What the task requires.
Below are some entries. Copy each line that holds the string "нагрузкам".

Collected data

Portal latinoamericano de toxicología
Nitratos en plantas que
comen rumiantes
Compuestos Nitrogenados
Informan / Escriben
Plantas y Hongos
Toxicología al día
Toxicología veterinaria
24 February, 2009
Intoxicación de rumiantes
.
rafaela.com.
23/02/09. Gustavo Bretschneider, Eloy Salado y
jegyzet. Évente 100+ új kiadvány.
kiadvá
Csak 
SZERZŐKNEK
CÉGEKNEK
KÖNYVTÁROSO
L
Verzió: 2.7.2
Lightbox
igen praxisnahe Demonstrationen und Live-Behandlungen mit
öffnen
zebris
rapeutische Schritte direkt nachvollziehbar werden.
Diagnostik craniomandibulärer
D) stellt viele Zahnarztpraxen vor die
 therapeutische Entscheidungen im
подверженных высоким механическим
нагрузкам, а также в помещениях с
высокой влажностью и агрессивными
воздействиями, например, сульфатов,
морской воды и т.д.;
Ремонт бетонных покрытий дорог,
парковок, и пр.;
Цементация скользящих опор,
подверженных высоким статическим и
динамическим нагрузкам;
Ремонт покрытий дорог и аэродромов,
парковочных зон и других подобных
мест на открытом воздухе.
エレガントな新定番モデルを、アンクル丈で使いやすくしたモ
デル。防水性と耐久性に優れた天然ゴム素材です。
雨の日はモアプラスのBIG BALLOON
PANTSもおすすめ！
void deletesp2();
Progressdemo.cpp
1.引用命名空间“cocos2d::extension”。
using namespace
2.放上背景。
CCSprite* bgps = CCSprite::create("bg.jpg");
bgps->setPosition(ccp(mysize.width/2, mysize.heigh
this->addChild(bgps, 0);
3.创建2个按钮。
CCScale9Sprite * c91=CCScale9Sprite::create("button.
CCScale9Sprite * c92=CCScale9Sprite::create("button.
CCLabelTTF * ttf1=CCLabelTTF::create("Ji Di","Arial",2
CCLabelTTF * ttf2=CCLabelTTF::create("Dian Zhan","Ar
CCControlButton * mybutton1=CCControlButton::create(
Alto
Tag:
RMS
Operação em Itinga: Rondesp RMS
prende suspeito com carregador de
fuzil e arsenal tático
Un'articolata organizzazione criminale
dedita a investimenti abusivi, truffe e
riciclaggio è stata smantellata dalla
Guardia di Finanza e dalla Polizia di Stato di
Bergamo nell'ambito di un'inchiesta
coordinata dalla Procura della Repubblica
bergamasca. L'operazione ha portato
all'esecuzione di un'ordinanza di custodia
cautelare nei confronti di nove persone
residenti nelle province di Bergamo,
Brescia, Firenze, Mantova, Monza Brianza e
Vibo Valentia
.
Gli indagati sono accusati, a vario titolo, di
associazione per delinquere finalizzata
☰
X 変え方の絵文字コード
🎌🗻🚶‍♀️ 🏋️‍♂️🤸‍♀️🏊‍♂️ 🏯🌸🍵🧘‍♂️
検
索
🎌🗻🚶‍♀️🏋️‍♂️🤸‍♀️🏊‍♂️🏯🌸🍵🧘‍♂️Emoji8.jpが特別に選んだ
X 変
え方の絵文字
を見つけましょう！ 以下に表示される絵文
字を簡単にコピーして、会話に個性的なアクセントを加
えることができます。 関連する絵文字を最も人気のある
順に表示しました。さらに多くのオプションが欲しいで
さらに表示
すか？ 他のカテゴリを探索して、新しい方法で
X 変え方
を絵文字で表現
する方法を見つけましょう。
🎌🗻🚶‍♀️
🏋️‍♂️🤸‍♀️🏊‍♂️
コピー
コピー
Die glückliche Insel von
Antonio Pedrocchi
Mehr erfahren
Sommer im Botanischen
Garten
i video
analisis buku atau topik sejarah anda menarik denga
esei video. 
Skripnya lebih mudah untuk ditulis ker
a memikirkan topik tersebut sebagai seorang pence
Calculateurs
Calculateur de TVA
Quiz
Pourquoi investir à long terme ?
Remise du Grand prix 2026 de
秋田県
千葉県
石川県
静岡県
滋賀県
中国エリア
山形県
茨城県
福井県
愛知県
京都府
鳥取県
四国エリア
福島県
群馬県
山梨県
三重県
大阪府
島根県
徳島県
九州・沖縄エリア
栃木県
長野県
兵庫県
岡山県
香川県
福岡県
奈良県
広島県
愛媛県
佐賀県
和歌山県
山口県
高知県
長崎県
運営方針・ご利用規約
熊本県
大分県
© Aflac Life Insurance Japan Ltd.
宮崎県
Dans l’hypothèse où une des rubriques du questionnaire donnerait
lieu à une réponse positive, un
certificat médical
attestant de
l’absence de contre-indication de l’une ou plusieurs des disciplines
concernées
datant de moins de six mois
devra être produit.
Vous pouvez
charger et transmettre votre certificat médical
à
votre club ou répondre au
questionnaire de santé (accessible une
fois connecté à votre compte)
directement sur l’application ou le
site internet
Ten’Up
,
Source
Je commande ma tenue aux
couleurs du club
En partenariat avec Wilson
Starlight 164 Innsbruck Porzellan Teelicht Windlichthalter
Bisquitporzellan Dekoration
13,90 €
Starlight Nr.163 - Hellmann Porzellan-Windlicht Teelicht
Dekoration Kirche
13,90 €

Written solution.
нагрузкам, а также в помещениях с
динамическим нагрузкам;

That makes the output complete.